> WHAT THE EXERCISE ASKS:
Each line that has the string "Wilde" must be copied from the records below.

--- EXTRACTED MATERIAL ---

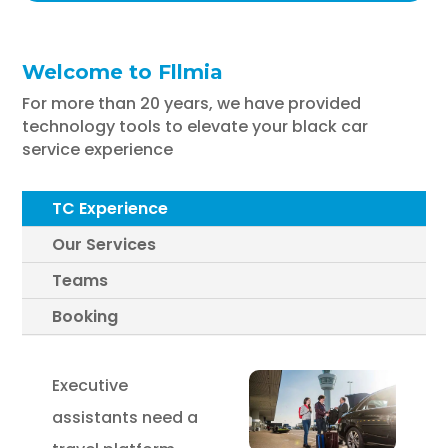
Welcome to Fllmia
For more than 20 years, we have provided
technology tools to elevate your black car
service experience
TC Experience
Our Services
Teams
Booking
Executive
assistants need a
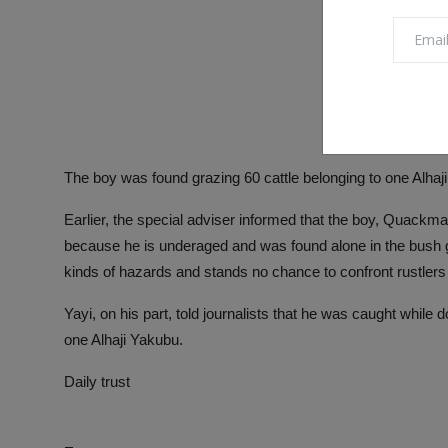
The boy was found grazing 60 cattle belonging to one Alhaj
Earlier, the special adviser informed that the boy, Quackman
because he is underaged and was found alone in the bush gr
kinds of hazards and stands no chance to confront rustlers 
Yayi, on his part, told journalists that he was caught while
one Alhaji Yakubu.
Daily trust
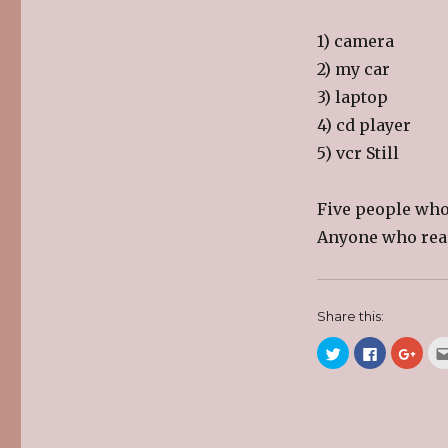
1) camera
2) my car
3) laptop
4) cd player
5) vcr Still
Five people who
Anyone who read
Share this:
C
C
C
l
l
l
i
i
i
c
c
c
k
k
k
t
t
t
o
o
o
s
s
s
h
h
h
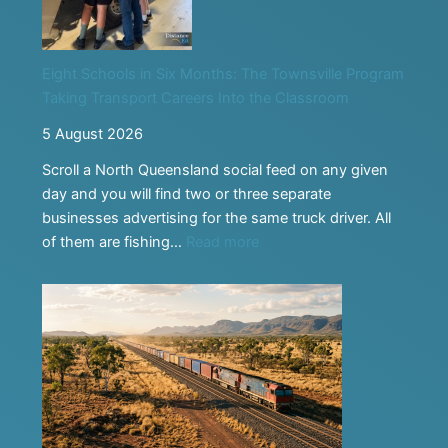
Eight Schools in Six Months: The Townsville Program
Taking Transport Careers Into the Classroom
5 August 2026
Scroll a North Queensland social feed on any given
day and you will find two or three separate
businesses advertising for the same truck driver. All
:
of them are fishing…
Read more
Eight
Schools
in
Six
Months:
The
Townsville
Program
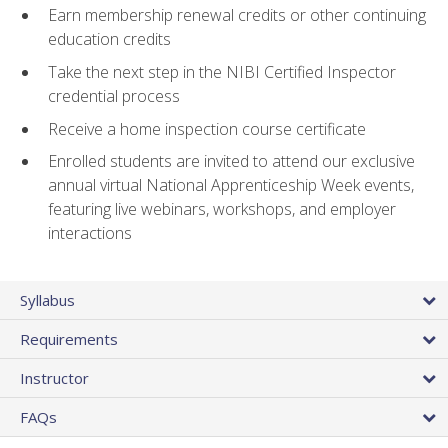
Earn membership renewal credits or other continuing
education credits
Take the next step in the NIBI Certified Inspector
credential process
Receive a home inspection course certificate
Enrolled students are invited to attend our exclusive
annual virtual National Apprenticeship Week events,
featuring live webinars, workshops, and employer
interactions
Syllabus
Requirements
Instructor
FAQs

---
--- EXTRACTED MATERIAL ---

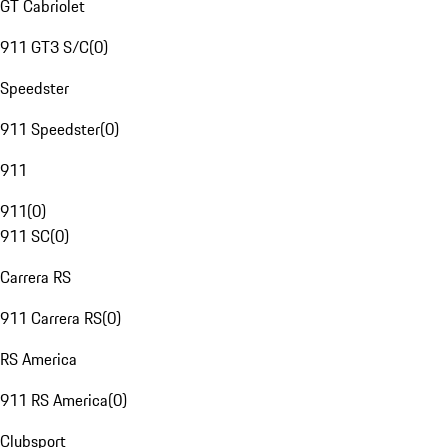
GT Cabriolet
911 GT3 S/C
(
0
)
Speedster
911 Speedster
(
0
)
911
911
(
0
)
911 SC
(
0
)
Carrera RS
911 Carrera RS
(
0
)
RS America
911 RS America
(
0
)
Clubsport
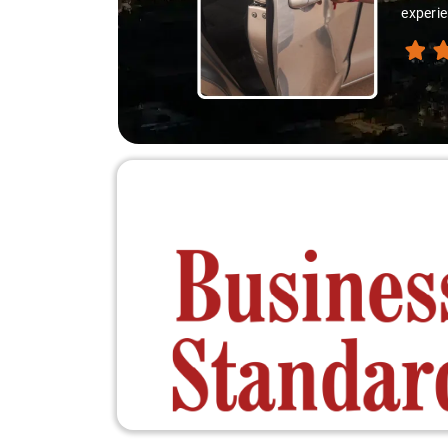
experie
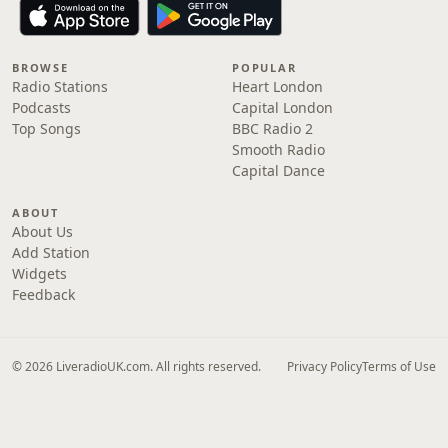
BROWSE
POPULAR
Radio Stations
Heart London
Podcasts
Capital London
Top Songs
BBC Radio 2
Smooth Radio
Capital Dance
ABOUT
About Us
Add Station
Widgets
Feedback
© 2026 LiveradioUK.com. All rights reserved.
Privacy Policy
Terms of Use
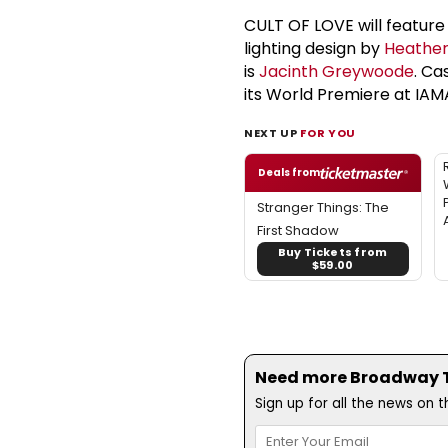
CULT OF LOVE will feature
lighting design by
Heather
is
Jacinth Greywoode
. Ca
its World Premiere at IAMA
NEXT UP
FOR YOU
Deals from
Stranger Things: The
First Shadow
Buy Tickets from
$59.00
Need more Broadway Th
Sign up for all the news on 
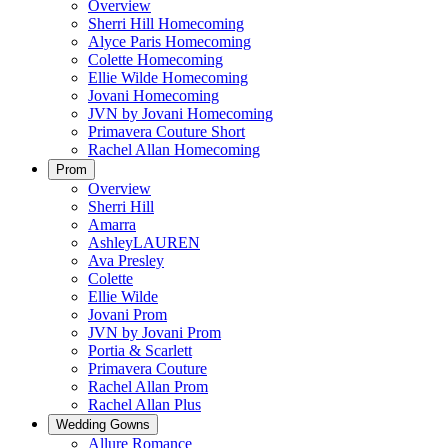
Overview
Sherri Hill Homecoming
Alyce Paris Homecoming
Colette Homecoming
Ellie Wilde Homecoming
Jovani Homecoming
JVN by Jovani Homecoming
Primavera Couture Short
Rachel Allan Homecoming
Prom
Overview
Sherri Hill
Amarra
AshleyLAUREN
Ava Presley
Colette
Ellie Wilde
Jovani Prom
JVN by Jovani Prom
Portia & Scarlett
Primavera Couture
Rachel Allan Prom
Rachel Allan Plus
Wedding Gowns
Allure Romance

---

> FINISHED EXERCISE:
Ellie Wilde Homecoming
Ellie Wilde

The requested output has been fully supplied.